Fabrication of densely packed LiNi0.5Mn1.5O4 cathode material with excellent long-term cycleability for high-voltage lithium ion batteries

Abstract Densely packed submicron polyhedral LiNi 0.5 Mn 1.5 O 4 material with disordered Fd 3 ¯ m structure was synthesized via a modified sol–gel method. The as-synthesized material has a high tap density of 2.15 g cm −3 , guaranteeing a high volumetric energy density for high power batteries. Electrochemical properties were investigated in both a LiNi 0.5 Mn 1.5 O 4 /Li half-cell and a LiNi 0.5 Mn 1.5 O 4 /graphite full-cell. The LiNi 0.5 Mn 1.5 O 4 /Li half-cell exhibits a superior cycle stability and rate capability.
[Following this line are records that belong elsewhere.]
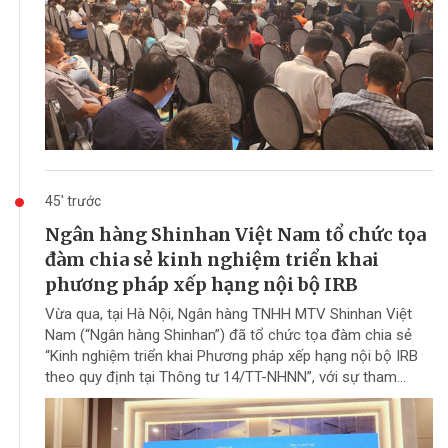
45' trước
Ngân hàng Shinhan Việt Nam tổ chức tọa
đàm chia sẻ kinh nghiệm triển khai
phương pháp xếp hạng nội bộ IRB
Vừa qua, tại Hà Nội, Ngân hàng TNHH MTV Shinhan Việt
Nam (“Ngân hàng Shinhan”) đã tổ chức tọa đàm chia sẻ
“Kinh nghiệm triển khai Phương pháp xếp hạng nội bộ IRB
theo quy định tại Thông tư 14/TT-NHNN”, với sự tham...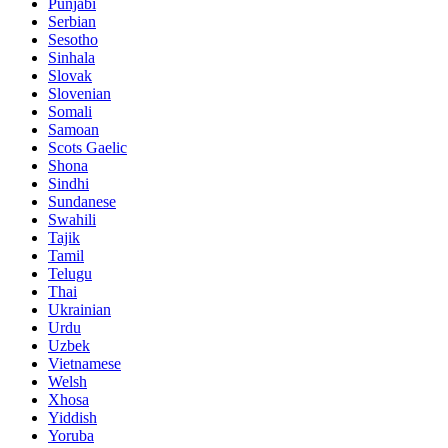
Punjabi
Serbian
Sesotho
Sinhala
Slovak
Slovenian
Somali
Samoan
Scots Gaelic
Shona
Sindhi
Sundanese
Swahili
Tajik
Tamil
Telugu
Thai
Ukrainian
Urdu
Uzbek
Vietnamese
Welsh
Xhosa
Yiddish
Yoruba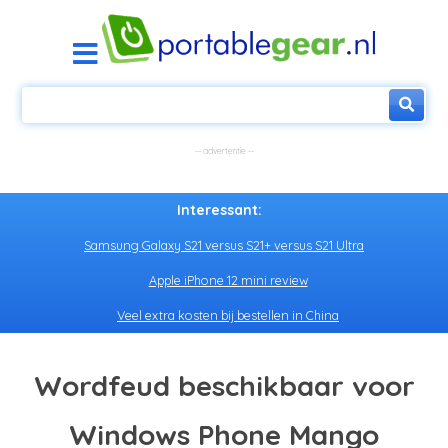
Interessant:
Samsung Galaxy S21 versus S21+ versus S21 Ultra
Apple iPhone 12 mini review
Veel extra kosten bij bestellen in China
Wordfeud beschikbaar voor
Windows Phone Mango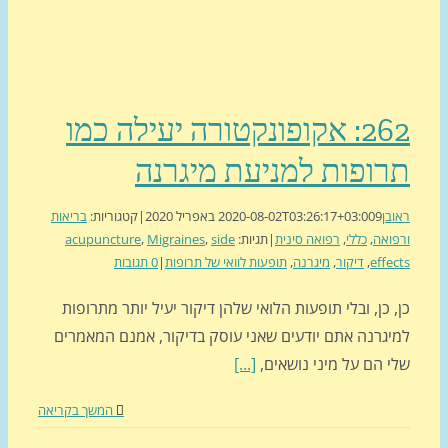
262: אקופונקטורה יעילה כמו
ופות למניעת מיגרנה
בן
9 באפריל 2020
2020-08-02T03:26:17+03:00
|
קטגוריות:
בריאות
ואה
,
כללי
,
רפואה סינית
|
תגיות:
side
,
Migraines
,
acupuncture
effe
,
דיקור
,
מיגרנה
,
תופעות לוואי של תרופות
|
0 תגובות
 כן, ובלי תופעות הלואי שלהן דיקור יעיל יותר מתרופות
יגרנה אתם יודעים שאני עוסק בדיקור, אמנם המאמרים
י הם על מיני נושאים,
[...]
המשך בקריאה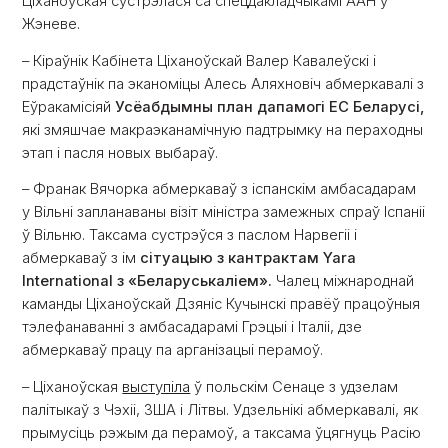
Ціханоўская сустрэлася са спецдакладчыкамі ААН у
Жэневе.
– Кіраўнік Кабінета Ціханоўскай Валер Кавалеўскі і
прадстаўнік па эканоміцы Алесь Аляхновіч абмеркавалі з
Еўракамісіяй
Усёабдымны план дапамогі ЕС Беларусі,
які змяшчае макраэканамічную падтрымку на пераходны
этап і пасля новых выбараў.
– Франак Вячорка абмеркаваў з іспанскім амбасадарам
у Вільні запланаваны візіт міністра замежных спраў Іспаніі
ў Вільню. Таксама сустрэўся з паслом Нарвегіі і
абмеркаваў з ім
сітуацыю з кантрактам Yara
International з «Беларуськаліем».
Чалец міжнароднай
каманды Ціханоўскай Дзяніс Кучынскі правёў працоўныя
тэлефанаванні з амбасадарамі Грэцыі і Італіі, дзе
абмеркаваў працу па арганізацыі перамоў.
– Ціханоўская
выступіла
ў польскім Сенаце з удзелам
палітыкаў з Чэхіі, ЗША і Літвы. Удзельнікі абмеркавалі, як
прымусіць рэжым да перамоў, а таксама ўцягнуць Расію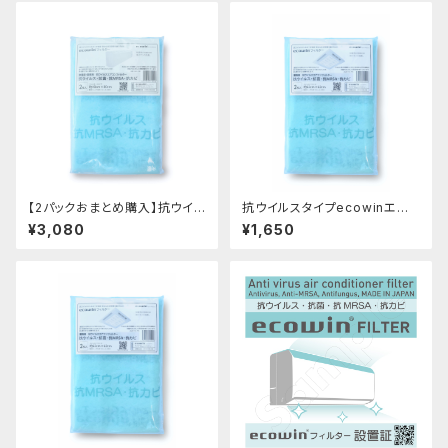
【2パックおまとめ購入】抗ウイル
抗ウイルスタイプecowinエア
スタイプecowinエアコンフィル
コンフィルター HAC-F66(業務
¥3,080
¥1,650
ター HAC-F48(家庭用・業務
用62cmX62cm 2枚入り)
用40cmX80cm 2枚入り)ｘ2
パック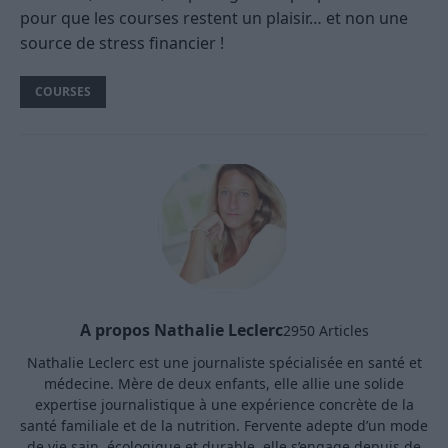
pour que les courses restent un plaisir… et non une
source de stress financier !
COURSES
A propos Nathalie Leclerc
2950 Articles
Nathalie Leclerc est une journaliste spécialisée en santé et
médecine. Mère de deux enfants, elle allie une solide
expertise journalistique à une expérience concrète de la
santé familiale et de la nutrition. Fervente adepte d’un mode
de vie sain, écologique et durable, elle s’engage depuis de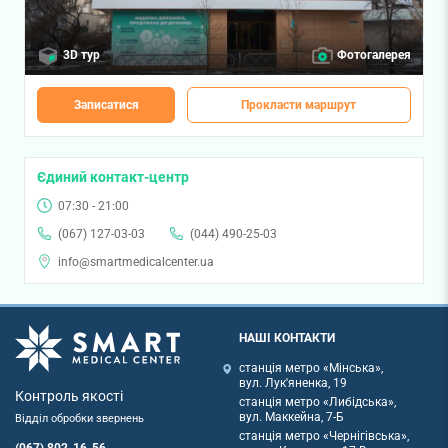
3D тур
Фотогалерея
Записатися
Прокласти маршрут
Єдиний контакт-центр
07:30 - 21:00
(067) 127-03-03
(044) 490-25-03
info@smartmedicalcenter.ua
НАШІ КОНТАКТИ
станція метро «Мінська»,
вул. Лук'яненка, 19
Контроль якості
станція метро «Либідська»,
вул. Маккейна, 7-Б
Відділ обробки звернень
станція метро «Чернігівська»,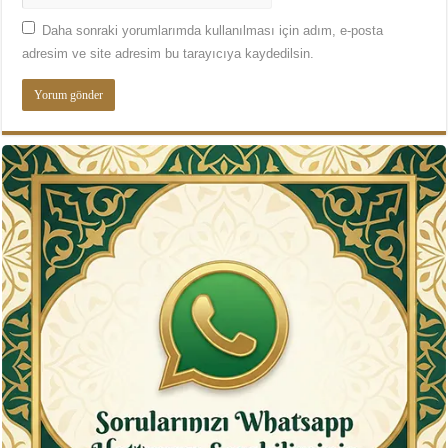
Daha sonraki yorumlarımda kullanılması için adım, e-posta
adresim ve site adresim bu tarayıcıya kaydedilsin.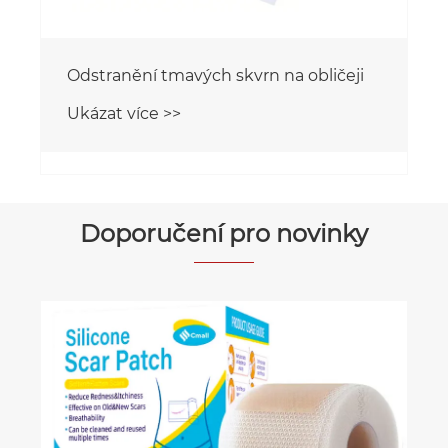
Odstranění tmavých skvrn na obličeji
Ukázat více >>
Doporučení pro novinky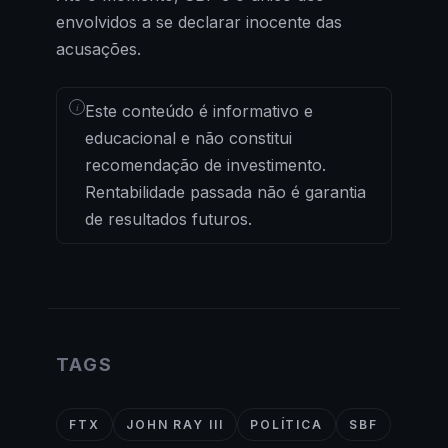
envolvidos a se declarar inocente das
acusações.
i
Este conteúdo é informativo e
educacional e não constitui
recomendação de investimento.
Rentabilidade passada não é garantia
de resultados futuros.
TAGS
FTX
JOHN RAY III
POLÍTICA
SBF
Here the LiNi 0.5 Mn 1.5 O 4 material can deliver capacity retentions of 86% at 25 °C and 75% at 55 °C within 1000 cycles for a charge–discharge rate of 1 C. At a much higher rate of 10 C, a discharge capacity of 95 mAh g −1 can be still obtained. The LiNi 0.5 Mn 1.5 O 4 /graphite full-cell delivers a stable discharge capacity of 130.2 mAh g −1 at 0.2 C, corresponding to a discharge energy density as high as 576.2 Wh kg −1 . After 100 cycles, the full cell can maintain a working voltage of 4.55 V and capacity retention of 84.6%. The excellent cycle stability is attributed to the dense structure, large particle size, low specific surface area and less exposed (110) facets, which dramatically reduce irreversible surface chemical reactions and manganese dissolution.